■ REQUIREMENT
Give the data back exactly as it stands.

------ INPUT DATA

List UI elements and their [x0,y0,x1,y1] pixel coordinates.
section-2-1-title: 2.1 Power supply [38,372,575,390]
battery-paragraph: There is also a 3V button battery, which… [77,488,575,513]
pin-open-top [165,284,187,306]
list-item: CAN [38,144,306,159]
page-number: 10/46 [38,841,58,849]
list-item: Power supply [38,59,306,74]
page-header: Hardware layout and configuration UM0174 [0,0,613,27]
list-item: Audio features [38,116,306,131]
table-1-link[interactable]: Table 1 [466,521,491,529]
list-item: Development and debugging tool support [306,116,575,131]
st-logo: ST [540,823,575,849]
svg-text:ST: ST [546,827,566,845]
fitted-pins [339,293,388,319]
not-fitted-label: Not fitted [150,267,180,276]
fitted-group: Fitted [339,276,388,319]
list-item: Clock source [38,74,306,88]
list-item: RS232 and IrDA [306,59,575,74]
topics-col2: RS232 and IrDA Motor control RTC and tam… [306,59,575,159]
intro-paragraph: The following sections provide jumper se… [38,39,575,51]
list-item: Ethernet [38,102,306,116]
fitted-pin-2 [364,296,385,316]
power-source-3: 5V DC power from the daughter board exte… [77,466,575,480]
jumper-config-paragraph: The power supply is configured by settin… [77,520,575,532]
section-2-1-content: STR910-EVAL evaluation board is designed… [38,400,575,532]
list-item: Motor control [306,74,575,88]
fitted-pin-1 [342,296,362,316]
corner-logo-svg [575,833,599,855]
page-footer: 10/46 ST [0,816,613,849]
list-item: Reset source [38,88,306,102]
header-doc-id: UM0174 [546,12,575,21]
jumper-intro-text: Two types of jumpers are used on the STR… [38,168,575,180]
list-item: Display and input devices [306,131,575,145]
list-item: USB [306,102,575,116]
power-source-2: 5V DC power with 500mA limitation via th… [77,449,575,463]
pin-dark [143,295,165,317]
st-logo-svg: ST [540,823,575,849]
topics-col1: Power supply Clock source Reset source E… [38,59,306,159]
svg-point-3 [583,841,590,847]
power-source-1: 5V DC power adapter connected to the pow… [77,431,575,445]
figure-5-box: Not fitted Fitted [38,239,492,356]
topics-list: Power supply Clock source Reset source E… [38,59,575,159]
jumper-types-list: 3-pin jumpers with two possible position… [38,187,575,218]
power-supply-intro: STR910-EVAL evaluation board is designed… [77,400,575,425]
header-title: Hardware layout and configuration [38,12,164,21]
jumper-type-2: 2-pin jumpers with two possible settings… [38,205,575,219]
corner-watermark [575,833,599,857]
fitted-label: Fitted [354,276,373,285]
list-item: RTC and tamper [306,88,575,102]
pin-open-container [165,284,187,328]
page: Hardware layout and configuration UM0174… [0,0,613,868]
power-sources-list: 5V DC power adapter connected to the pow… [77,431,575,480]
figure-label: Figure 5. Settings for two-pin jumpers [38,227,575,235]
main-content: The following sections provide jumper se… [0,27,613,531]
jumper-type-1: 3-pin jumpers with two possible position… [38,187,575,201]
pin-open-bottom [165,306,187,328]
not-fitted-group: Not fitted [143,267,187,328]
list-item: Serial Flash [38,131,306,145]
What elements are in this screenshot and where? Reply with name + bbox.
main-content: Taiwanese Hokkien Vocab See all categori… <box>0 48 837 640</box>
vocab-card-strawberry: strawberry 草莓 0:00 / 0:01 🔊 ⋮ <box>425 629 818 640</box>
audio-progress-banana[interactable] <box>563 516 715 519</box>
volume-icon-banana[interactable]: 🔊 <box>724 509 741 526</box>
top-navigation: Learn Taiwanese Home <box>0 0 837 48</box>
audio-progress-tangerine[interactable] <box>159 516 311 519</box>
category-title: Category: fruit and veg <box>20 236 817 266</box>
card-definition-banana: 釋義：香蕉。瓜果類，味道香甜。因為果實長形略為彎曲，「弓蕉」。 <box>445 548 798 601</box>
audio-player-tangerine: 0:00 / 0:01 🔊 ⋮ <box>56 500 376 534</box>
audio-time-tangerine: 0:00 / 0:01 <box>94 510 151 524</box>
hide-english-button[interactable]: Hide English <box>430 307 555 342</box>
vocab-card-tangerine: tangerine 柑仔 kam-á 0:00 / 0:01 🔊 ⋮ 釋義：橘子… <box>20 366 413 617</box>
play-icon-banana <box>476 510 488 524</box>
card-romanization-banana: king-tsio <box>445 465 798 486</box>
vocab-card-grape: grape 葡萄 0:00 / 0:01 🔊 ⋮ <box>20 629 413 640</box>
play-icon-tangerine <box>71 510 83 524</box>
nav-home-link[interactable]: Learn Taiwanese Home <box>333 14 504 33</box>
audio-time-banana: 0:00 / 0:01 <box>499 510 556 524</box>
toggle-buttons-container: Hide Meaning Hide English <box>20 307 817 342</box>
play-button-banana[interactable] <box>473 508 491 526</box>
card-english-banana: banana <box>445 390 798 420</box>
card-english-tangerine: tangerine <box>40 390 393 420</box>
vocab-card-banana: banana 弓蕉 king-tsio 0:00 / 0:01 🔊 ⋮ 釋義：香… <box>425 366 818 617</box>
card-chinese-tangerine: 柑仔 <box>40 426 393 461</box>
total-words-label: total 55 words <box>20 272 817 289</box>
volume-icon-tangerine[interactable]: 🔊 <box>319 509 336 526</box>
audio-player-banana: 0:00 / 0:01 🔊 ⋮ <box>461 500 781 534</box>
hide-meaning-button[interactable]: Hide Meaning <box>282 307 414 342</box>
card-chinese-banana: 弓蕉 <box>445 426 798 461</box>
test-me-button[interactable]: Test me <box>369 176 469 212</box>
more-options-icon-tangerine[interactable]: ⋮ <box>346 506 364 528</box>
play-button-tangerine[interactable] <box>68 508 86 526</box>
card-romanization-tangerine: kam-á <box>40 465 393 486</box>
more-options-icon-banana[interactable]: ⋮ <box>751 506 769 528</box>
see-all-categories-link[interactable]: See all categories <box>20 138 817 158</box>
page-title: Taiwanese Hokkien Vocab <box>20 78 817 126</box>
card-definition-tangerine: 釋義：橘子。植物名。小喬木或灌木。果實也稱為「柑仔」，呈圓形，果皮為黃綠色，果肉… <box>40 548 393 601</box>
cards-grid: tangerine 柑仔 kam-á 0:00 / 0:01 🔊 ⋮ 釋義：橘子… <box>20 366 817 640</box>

------------

■ PROBLEM SOLUTION
List UI elements and their [x0,y0,x1,y1] pixel coordinates.
section-2-1-title: 2.1 Power supply [38,372,575,390]
battery-paragraph: There is also a 3V button battery, which… [77,488,575,513]
pin-open-top [165,284,187,306]
list-item: CAN [38,144,306,159]
page-number: 10/46 [38,841,58,849]
list-item: Power supply [38,59,306,74]
page-header: Hardware layout and configuration UM0174 [0,0,613,27]
list-item: Audio features [38,116,306,131]
table-1-link[interactable]: Table 1 [466,521,491,529]
list-item: Development and debugging tool support [306,116,575,131]
st-logo: ST [540,823,575,849]
svg-text:ST: ST [546,827,566,845]
fitted-pins [339,293,388,319]
not-fitted-label: Not fitted [150,267,180,276]
fitted-group: Fitted [339,276,388,319]
list-item: Clock source [38,74,306,88]
list-item: RS232 and IrDA [306,59,575,74]
topics-col2: RS232 and IrDA Motor control RTC and tam… [306,59,575,159]
intro-paragraph: The following sections provide jumper se… [38,39,575,51]
list-item: Ethernet [38,102,306,116]
fitted-pin-2 [364,296,385,316]
power-source-3: 5V DC power from the daughter board exte… [77,466,575,480]
jumper-config-paragraph: The power supply is configured by settin… [77,520,575,532]
section-2-1-content: STR910-EVAL evaluation board is designed… [38,400,575,532]
list-item: Motor control [306,74,575,88]
fitted-pin-1 [342,296,362,316]
corner-logo-svg [575,833,599,855]
page-footer: 10/46 ST [0,816,613,849]
list-item: Reset source [38,88,306,102]
header-doc-id: UM0174 [546,12,575,21]
jumper-intro-text: Two types of jumpers are used on the STR… [38,168,575,180]
list-item: Display and input devices [306,131,575,145]
list-item: USB [306,102,575,116]
power-source-2: 5V DC power with 500mA limitation via th… [77,449,575,463]
pin-dark [143,295,165,317]
st-logo-svg: ST [540,823,575,849]
topics-col1: Power supply Clock source Reset source E… [38,59,306,159]
svg-point-3 [583,841,590,847]
power-source-1: 5V DC power adapter connected to the pow… [77,431,575,445]
figure-5-box: Not fitted Fitted [38,239,492,356]
topics-list: Power supply Clock source Reset source E… [38,59,575,159]
jumper-types-list: 3-pin jumpers with two possible position… [38,187,575,218]
power-supply-intro: STR910-EVAL evaluation board is designed… [77,400,575,425]
header-title: Hardware layout and configuration [38,12,164,21]
jumper-type-2: 2-pin jumpers with two possible settings… [38,205,575,219]
corner-watermark [575,833,599,857]
fitted-label: Fitted [354,276,373,285]
list-item: RTC and tamper [306,88,575,102]
pin-open-container [165,284,187,328]
page: Hardware layout and configuration UM0174… [0,0,613,868]
power-sources-list: 5V DC power adapter connected to the pow… [77,431,575,480]
figure-label: Figure 5. Settings for two-pin jumpers [38,227,575,235]
main-content: The following sections provide jumper se… [0,27,613,531]
jumper-type-1: 3-pin jumpers with two possible position… [38,187,575,201]
pin-open-bottom [165,306,187,328]
not-fitted-group: Not fitted [143,267,187,328]
list-item: Serial Flash [38,131,306,145]
What elements are in this screenshot and where? Reply with name + bbox.
main-content: Taiwanese Hokkien Vocab See all categori… <box>0 48 837 640</box>
vocab-card-strawberry: strawberry 草莓 0:00 / 0:01 🔊 ⋮ <box>425 629 818 640</box>
audio-progress-banana[interactable] <box>563 516 715 519</box>
volume-icon-banana[interactable]: 🔊 <box>724 509 741 526</box>
top-navigation: Learn Taiwanese Home <box>0 0 837 48</box>
audio-progress-tangerine[interactable] <box>159 516 311 519</box>
category-title: Category: fruit and veg <box>20 236 817 266</box>
card-definition-banana: 釋義：香蕉。瓜果類，味道香甜。因為果實長形略為彎曲，「弓蕉」。 <box>445 548 798 601</box>
audio-player-tangerine: 0:00 / 0:01 🔊 ⋮ <box>56 500 376 534</box>
audio-time-tangerine: 0:00 / 0:01 <box>94 510 151 524</box>
hide-english-button[interactable]: Hide English <box>430 307 555 342</box>
vocab-card-tangerine: tangerine 柑仔 kam-á 0:00 / 0:01 🔊 ⋮ 釋義：橘子… <box>20 366 413 617</box>
play-icon-banana <box>476 510 488 524</box>
card-romanization-banana: king-tsio <box>445 465 798 486</box>
vocab-card-grape: grape 葡萄 0:00 / 0:01 🔊 ⋮ <box>20 629 413 640</box>
play-icon-tangerine <box>71 510 83 524</box>
nav-home-link[interactable]: Learn Taiwanese Home <box>333 14 504 33</box>
audio-time-banana: 0:00 / 0:01 <box>499 510 556 524</box>
toggle-buttons-container: Hide Meaning Hide English <box>20 307 817 342</box>
play-button-banana[interactable] <box>473 508 491 526</box>
card-english-banana: banana <box>445 390 798 420</box>
card-english-tangerine: tangerine <box>40 390 393 420</box>
vocab-card-banana: banana 弓蕉 king-tsio 0:00 / 0:01 🔊 ⋮ 釋義：香… <box>425 366 818 617</box>
card-chinese-tangerine: 柑仔 <box>40 426 393 461</box>
total-words-label: total 55 words <box>20 272 817 289</box>
volume-icon-tangerine[interactable]: 🔊 <box>319 509 336 526</box>
audio-player-banana: 0:00 / 0:01 🔊 ⋮ <box>461 500 781 534</box>
hide-meaning-button[interactable]: Hide Meaning <box>282 307 414 342</box>
card-chinese-banana: 弓蕉 <box>445 426 798 461</box>
test-me-button[interactable]: Test me <box>369 176 469 212</box>
more-options-icon-tangerine[interactable]: ⋮ <box>346 506 364 528</box>
play-button-tangerine[interactable] <box>68 508 86 526</box>
card-romanization-tangerine: kam-á <box>40 465 393 486</box>
more-options-icon-banana[interactable]: ⋮ <box>751 506 769 528</box>
see-all-categories-link[interactable]: See all categories <box>20 138 817 158</box>
page-title: Taiwanese Hokkien Vocab <box>20 78 817 126</box>
card-definition-tangerine: 釋義：橘子。植物名。小喬木或灌木。果實也稱為「柑仔」，呈圓形，果皮為黃綠色，果肉… <box>40 548 393 601</box>
cards-grid: tangerine 柑仔 kam-á 0:00 / 0:01 🔊 ⋮ 釋義：橘子… <box>20 366 817 640</box>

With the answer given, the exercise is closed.